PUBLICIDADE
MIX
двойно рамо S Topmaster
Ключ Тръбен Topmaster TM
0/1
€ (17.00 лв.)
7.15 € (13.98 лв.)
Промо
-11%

**Exercise goal**
Wherever "Topmaster" appears in the listing, report the line it is on.

**Written answer**
двойно рамо S Topmaster
Ключ Тръбен Topmaster TM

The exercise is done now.